Closeness (Теснота) is a 2017 Russian drama film directed by Kantemir Balagov, in his feature film debut. It was selected to compete in the Un Certain Regard section at the 2017 Cannes Film Festival. At Cannes, it won the FIPRESCI Prize in the Un Certain Regard section.

==Plot==
In 1998 at Nalchik, 24-year-old Ilana (Zhovner) works in her father's garage to help him make ends meet. One evening, her extended family and friends gather to celebrate the engagement of her younger brother David.

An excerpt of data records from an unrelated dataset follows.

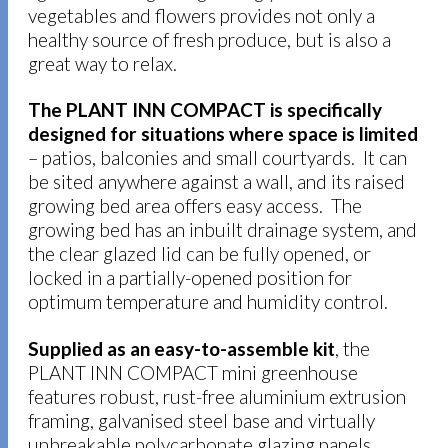
vegetables and flowers provides not only a
healthy source of fresh produce, but is also a
great way to relax.
The PLANT INN COMPACT is specifically
designed for situations where space is limited
– patios, balconies and small courtyards. It can
be sited anywhere against a wall, and its raised
growing bed area offers easy access. The
growing bed has an inbuilt drainage system, and
the clear glazed lid can be fully opened, or
locked in a partially-opened position for
optimum temperature and humidity control.
Supplied as an easy-to-assemble kit
, the
PLANT INN COMPACT mini greenhouse
features robust, rust-free aluminium extrusion
framing, galvanised steel base and virtually
unbreakable polycarbonate glazing panels.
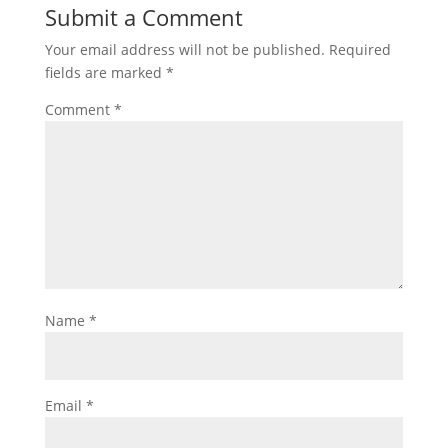
Submit a Comment
Your email address will not be published.
Required
fields are marked
*
Comment
*
Name
*
Email
*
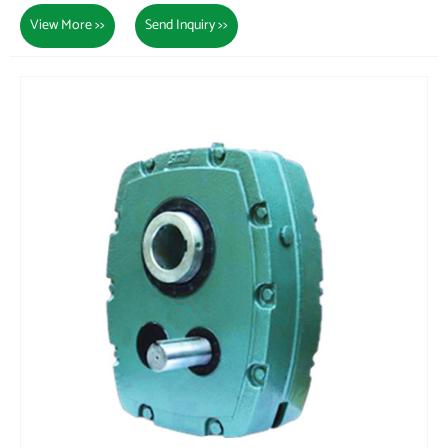
View More >>
Send Inquiry >>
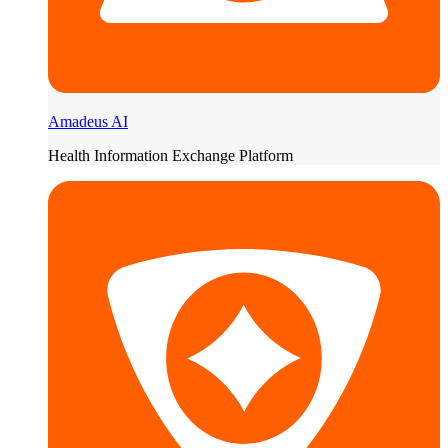
Amadeus AI
Health Information Exchange Platform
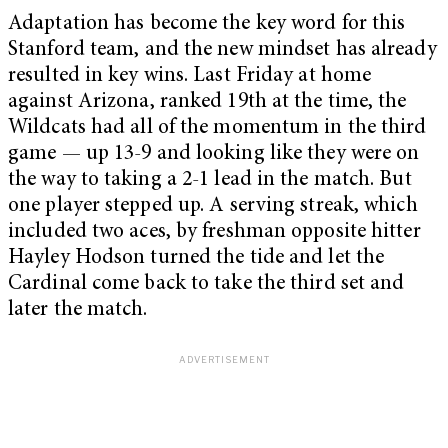
Adaptation has become the key word for this
Stanford team, and the new mindset has already
resulted in key wins. Last Friday at home
against Arizona, ranked 19th at the time, the
Wildcats had all of the momentum in the third
game — up 13-9 and looking like they were on
the way to taking a 2-1 lead in the match. But
one player stepped up. A serving streak, which
included two aces, by freshman opposite hitter
Hayley Hodson turned the tide and let the
Cardinal come back to take the third set and
later the match.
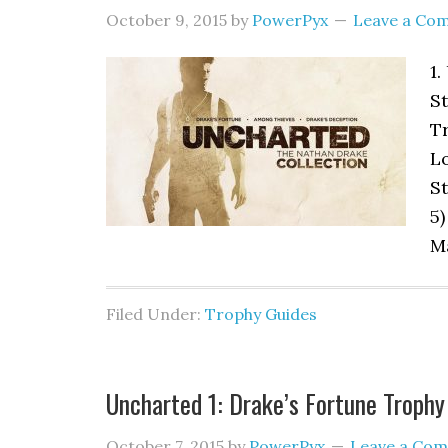
October 9, 2015
by
PowerPyx
Leave a Co
1.
St
Tr
Lo
St
5)
Ma
Filed Under:
Trophy Guides
Uncharted 1: Drake’s Fortune Trophy
October 7, 2015
by
PowerPyx
Leave a Co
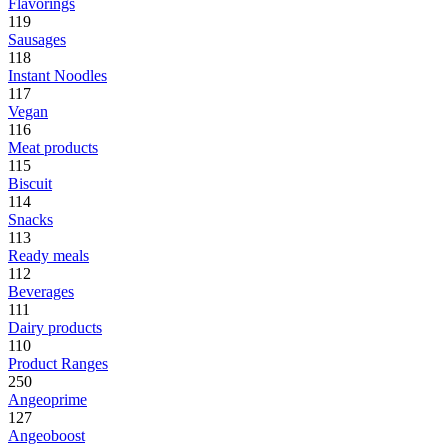
Flavorings
119
Sausages
118
Instant Noodles
117
Vegan
116
Meat products
115
Biscuit
114
Snacks
113
Ready meals
112
Beverages
111
Dairy products
110
Product Ranges
250
Angeoprime
127
Angeoboost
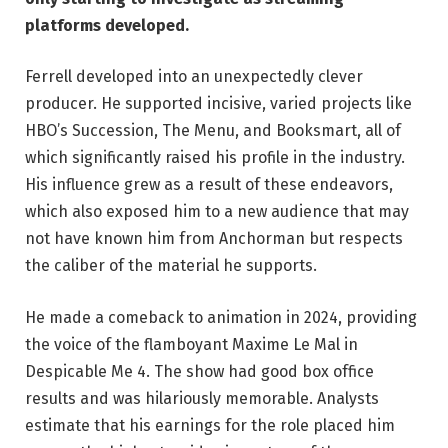
platforms developed.
Ferrell developed into an unexpectedly clever
producer. He supported incisive, varied projects like
HBO’s Succession, The Menu, and Booksmart, all of
which significantly raised his profile in the industry.
His influence grew as a result of these endeavors,
which also exposed him to a new audience that may
not have known him from Anchorman but respects
the caliber of the material he supports.
He made a comeback to animation in 2024, providing
the voice of the flamboyant Maxime Le Mal in
Despicable Me 4. The show had good box office
results and was hilariously memorable. Analysts
estimate that his earnings for the role placed him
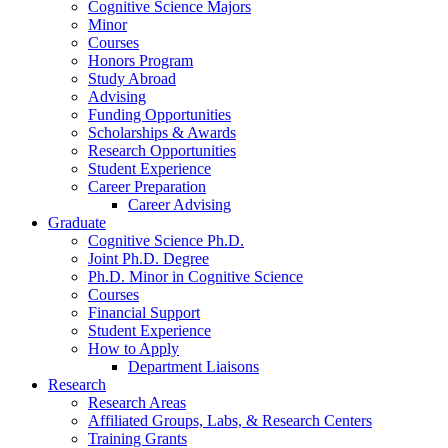
Cognitive Science Majors
Minor
Courses
Honors Program
Study Abroad
Advising
Funding Opportunities
Scholarships
&
Awards
Research Opportunities
Student Experience
Career Preparation
Career Advising
Graduate
Cognitive Science Ph.D.
Joint Ph.D. Degree
Ph.D. Minor in Cognitive Science
Courses
Financial Support
Student Experience
How to Apply
Department Liaisons
Research
Research Areas
Affiliated Groups, Labs,
&
Research Centers
Training Grants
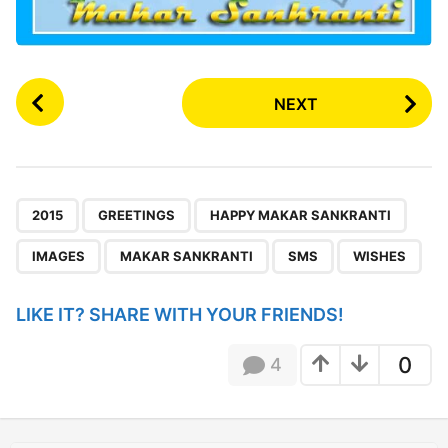
P
NEXT
o
s
t
P
,
,
,
,
,
,
a
2015
GREETINGS
HAPPY MAKAR SANKRANTI
g
IMAGES
MAKAR SANKRANTI
SMS
WISHES
i
n
LIKE IT? SHARE WITH YOUR FRIENDS!
a
t
0
4
i
o
n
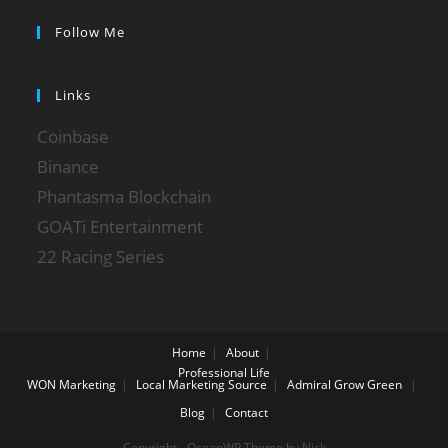
Follow Me
Links
Coinbase
Binance
Phantasma Blockchain
GOATi Entertainment
22 Racing Series
Home
About
Professional Life
WON Marketing
Local Marketing Source
Admiral Grow Green
Blog
Contact
Copyright - OceanWP Theme by Nick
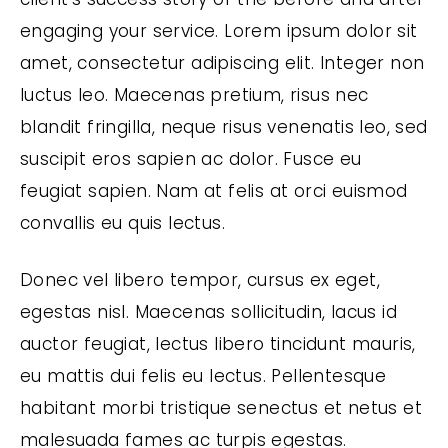
engaging your service. Lorem ipsum dolor sit
amet, consectetur adipiscing elit. Integer non
luctus leo. Maecenas pretium, risus nec
blandit fringilla, neque risus venenatis leo, sed
suscipit eros sapien ac dolor. Fusce eu
feugiat sapien. Nam at felis at orci euismod
convallis eu quis lectus.
Donec vel libero tempor, cursus ex eget,
egestas nisl. Maecenas sollicitudin, lacus id
auctor feugiat, lectus libero tincidunt mauris,
eu mattis dui felis eu lectus. Pellentesque
habitant morbi tristique senectus et netus et
malesuada fames ac turpis egestas.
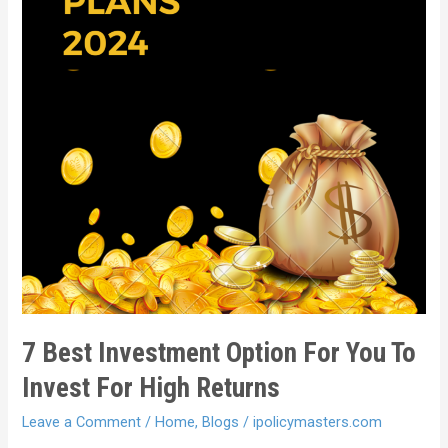
7 Best Investment Option For You To
Invest For High Returns
Leave a Comment
/
Home
,
Blogs
/
ipolicymasters.com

Later that night, the young couple is kidnapped, and a ransom demand delivered.

==Cast==
- Darya Zhovner as Ilana
- Olga Dragunova as Adina
- Artem Tsypin as Avi
- Nazir Zhukov as Zalim
- Veniamin Katz as David
- Michail Amburg as Moshe

==Reception==
===Box office===
Closeness grossed $184,008 worldwide.
===Critical response===
On review aggregator Rotten Tomatoes, the film holds an approval rating of 87% based on 15 reviews, with an average rating of 7.9/10. On Metacritic, the film has a weighted average score of 53 out of 100 based on 8 critics, indicating "mixed or average reviews". The film was criticized by some critics for its use of documentary video footage of the torture and killing of Russian soldiers from the Tukhchar massacre.